“I don’t have the time or the money for marketing, I need to focus on running my business.” This is probably one of the most common complaints about marketing in the startup and small and medium enterprise (SME) world. Although different in their concepts and context, these two worlds face similar challenges, from finding the right people to execute a professional marketing strategy, to an almost daily need to respond to fierce competition. The list goes on, but all roads lead to Rome, or more specifically, all challenges start due to lack of money and/or time.
«The growth engine of the business»
Too many times these daily struggles and limitations turn marketing into a nice to have rather than the must-have it deserves to be as the growth engine of the business.

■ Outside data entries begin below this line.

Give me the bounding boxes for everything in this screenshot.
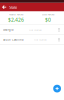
staticText: State Refund [42, 13, 54, 16]
staticText: Not started [29, 28, 41, 31]
staticText: Not started [34, 38, 46, 41]
staticText: South Carolina [3, 38, 23, 41]
button[interactable]: Back [0, 3, 7, 12]
button[interactable]: South Carolina [0, 35, 64, 44]
staticText: State [9, 4, 17, 10]
staticText: $2,426 [8, 16, 24, 23]
button[interactable]: Add a state [53, 85, 61, 92]
button[interactable]: Georgia [0, 25, 64, 35]
staticText: Georgia [3, 28, 13, 32]
staticText: $0 [45, 16, 51, 23]
staticText: Federal Refund [9, 13, 23, 16]
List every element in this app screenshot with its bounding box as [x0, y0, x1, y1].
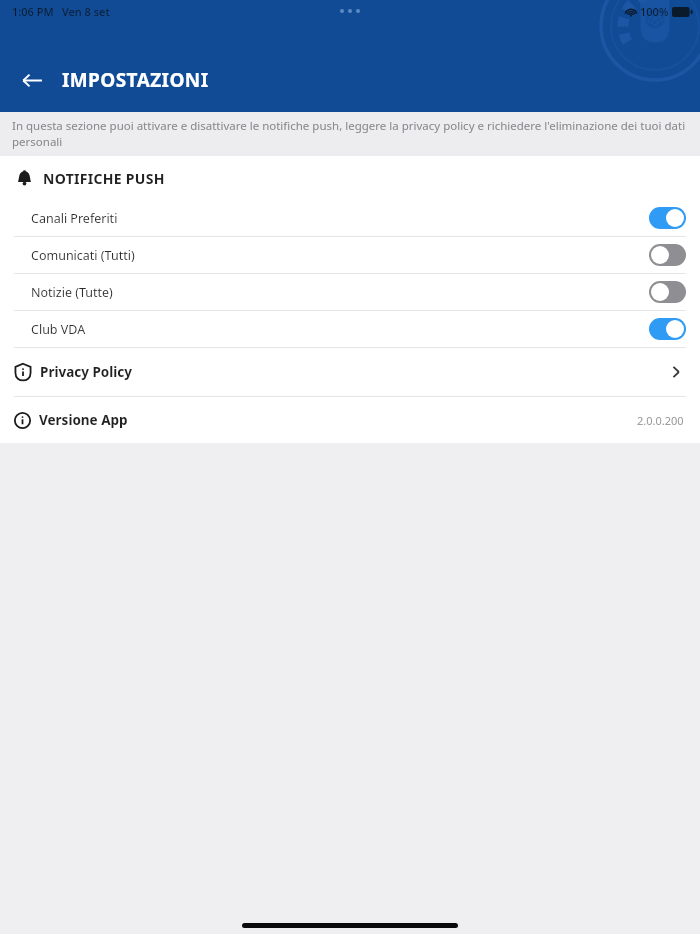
button[interactable]: Notizie (Tutte) — [0, 274, 700, 310]
staticText: Privacy Policy — [40, 363, 668, 381]
staticText: IMPOSTAZIONI — [62, 67, 209, 93]
button[interactable]: Off — [649, 281, 686, 303]
staticText: 100% — [640, 4, 669, 19]
button[interactable]: Privacy Policy — [0, 348, 700, 396]
button[interactable]: Canali Preferiti — [0, 200, 700, 236]
staticText: 2.0.0.200 — [637, 413, 684, 428]
staticText: Club VDA — [31, 321, 649, 338]
staticText: Versione App — [39, 411, 637, 429]
button[interactable]: Club VDA — [0, 311, 700, 347]
button[interactable]: On — [649, 207, 686, 229]
button[interactable]: Comunicati (Tutti) — [0, 237, 700, 273]
button[interactable]: Off — [649, 244, 686, 266]
staticText: Ven 8 set — [62, 4, 110, 19]
staticText: In questa sezione puoi attivare e disatt… — [12, 118, 688, 150]
staticText: Canali Preferiti — [31, 210, 649, 227]
staticText: Notizie (Tutte) — [31, 284, 649, 301]
button[interactable]: On — [649, 318, 686, 340]
staticText: Comunicati (Tutti) — [31, 247, 649, 264]
button[interactable]: Back — [14, 62, 50, 98]
button[interactable]: Versione App — [0, 397, 700, 443]
staticText: NOTIFICHE PUSH — [43, 169, 165, 188]
staticText: 1:06 PM — [12, 4, 54, 19]
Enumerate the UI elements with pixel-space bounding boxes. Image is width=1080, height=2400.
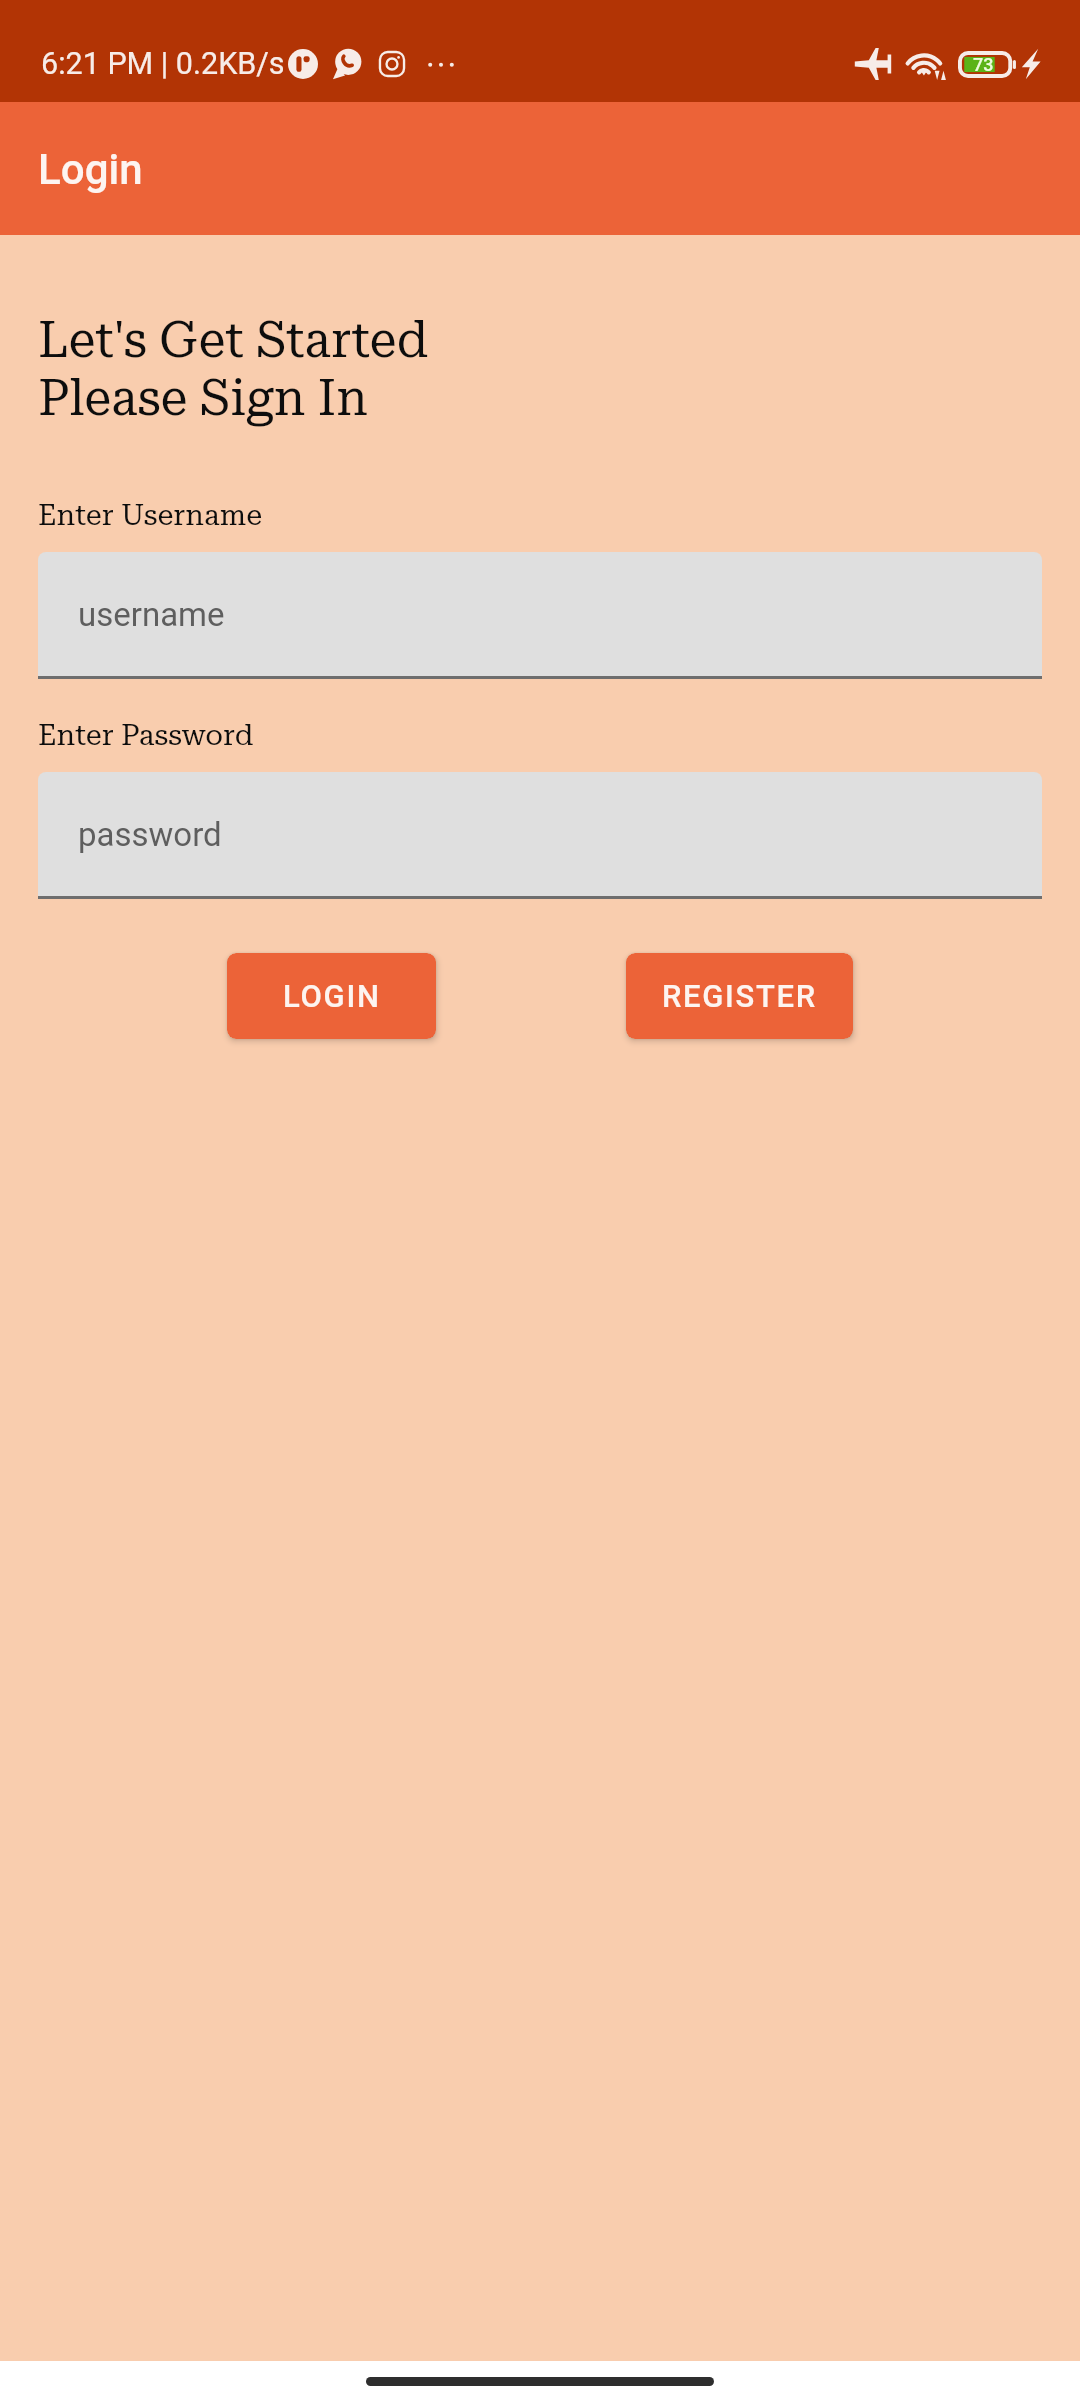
staticText: REGISTER: [662, 978, 817, 1014]
other: Home: [366, 2377, 714, 2386]
other: Charging: [1021, 48, 1041, 80]
button[interactable]: password: [38, 772, 1042, 899]
staticText: LOGIN: [283, 978, 381, 1014]
button[interactable]: REGISTER: [626, 953, 853, 1039]
other: Wi-Fi: [905, 48, 949, 80]
button[interactable]: LOGIN: [227, 953, 436, 1039]
other: Airplane mode: [854, 48, 894, 80]
staticText: Login: [38, 145, 143, 194]
staticText: 6:21 PM | 0.2KB/s: [41, 46, 285, 82]
staticText: username: [78, 595, 225, 634]
staticText: Enter Password: [38, 718, 254, 752]
staticText: 73: [973, 54, 994, 75]
button[interactable]: username: [38, 552, 1042, 679]
staticText: Enter Username: [38, 498, 263, 532]
staticText: password: [78, 815, 222, 854]
staticText: Let's Get Started Please Sign In: [38, 311, 429, 427]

Even then, with limited budgets and time, these smaller businesses need to make some tough decisions on where to focus their marketing efforts, because now more than ever, there are almost unlimited ways to promote their business. There’s offline marketing, with local advertising, branding, events, press releases, and trade shows as just a few examples. And then there is digital marketing with SEO (search engine optimization), social media posts and monitoring, influencers, email, PPC (pay per click), and more.
With so many choices and limited resources, as a startup or SME, promoting your business without a marketing strategy isn’t a viable option, you’re just betting on luck. It’s like playing roulette in the casino by spreading your chips across the table. You’re diversifying your options and associated risk by allocating fractions of your budget to different channels or targeting different types of personas, but in the end, you are not as confident as you would like to be that you are delivering the right message, to the right people, at the right time and place.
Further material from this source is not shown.